• _Work to be completed_:
Report the count of lines below that include "Segment", without any other text.
Extracted data Start Marker
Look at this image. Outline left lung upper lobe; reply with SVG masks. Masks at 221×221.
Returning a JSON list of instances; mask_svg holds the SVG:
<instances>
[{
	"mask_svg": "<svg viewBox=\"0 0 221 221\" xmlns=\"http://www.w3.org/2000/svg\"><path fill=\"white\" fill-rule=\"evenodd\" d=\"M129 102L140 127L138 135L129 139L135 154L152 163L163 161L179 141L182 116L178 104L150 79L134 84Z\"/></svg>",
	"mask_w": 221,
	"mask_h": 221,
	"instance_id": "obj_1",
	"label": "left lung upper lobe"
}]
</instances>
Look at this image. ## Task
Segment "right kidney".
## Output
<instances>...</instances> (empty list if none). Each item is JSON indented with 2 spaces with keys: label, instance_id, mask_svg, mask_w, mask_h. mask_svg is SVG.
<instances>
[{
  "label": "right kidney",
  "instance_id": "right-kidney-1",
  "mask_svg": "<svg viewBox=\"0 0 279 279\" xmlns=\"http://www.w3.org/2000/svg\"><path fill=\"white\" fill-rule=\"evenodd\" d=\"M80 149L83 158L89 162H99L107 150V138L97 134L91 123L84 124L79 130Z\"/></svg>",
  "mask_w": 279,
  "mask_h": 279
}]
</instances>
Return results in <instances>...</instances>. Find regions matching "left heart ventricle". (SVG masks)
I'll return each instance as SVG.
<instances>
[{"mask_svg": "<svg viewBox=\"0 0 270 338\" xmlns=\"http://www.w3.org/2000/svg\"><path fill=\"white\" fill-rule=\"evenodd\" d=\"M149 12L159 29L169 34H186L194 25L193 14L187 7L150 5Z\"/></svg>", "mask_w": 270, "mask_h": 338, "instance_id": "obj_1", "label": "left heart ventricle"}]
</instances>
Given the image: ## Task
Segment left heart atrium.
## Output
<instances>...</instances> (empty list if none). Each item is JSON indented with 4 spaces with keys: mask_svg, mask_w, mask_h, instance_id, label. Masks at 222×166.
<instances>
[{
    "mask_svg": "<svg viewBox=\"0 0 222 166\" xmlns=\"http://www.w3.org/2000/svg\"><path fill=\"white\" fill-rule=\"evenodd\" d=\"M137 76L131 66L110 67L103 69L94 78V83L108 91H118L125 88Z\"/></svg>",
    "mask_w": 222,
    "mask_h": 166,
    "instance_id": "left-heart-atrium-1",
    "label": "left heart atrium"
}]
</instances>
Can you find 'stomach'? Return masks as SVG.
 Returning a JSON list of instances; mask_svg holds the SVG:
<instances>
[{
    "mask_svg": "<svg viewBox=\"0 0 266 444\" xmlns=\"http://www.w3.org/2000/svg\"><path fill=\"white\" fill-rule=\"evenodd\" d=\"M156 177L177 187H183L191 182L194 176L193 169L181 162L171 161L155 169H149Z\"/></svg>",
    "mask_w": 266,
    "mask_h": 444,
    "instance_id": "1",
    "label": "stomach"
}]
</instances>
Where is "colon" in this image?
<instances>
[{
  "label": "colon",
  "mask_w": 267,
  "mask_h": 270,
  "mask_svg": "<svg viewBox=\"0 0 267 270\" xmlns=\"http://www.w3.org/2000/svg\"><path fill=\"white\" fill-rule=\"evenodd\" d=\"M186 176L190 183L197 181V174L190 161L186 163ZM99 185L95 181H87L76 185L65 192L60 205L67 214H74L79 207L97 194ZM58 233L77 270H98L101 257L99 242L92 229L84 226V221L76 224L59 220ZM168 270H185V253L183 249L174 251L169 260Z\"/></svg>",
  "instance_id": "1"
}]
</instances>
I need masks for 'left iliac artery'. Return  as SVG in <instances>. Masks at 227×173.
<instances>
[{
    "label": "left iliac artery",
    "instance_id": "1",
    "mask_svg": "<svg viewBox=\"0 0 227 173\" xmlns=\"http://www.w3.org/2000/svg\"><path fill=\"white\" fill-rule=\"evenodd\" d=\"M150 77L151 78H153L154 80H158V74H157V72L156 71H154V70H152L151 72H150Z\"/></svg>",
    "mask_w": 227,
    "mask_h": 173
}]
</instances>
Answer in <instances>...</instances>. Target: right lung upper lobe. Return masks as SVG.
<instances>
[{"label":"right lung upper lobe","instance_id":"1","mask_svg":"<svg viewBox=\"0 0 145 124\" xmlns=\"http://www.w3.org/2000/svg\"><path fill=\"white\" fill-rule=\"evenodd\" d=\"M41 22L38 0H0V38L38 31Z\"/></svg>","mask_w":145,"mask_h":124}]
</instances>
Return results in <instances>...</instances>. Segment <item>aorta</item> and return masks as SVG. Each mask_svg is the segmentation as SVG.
Extracted data End Marker
• _Expected answer_:
3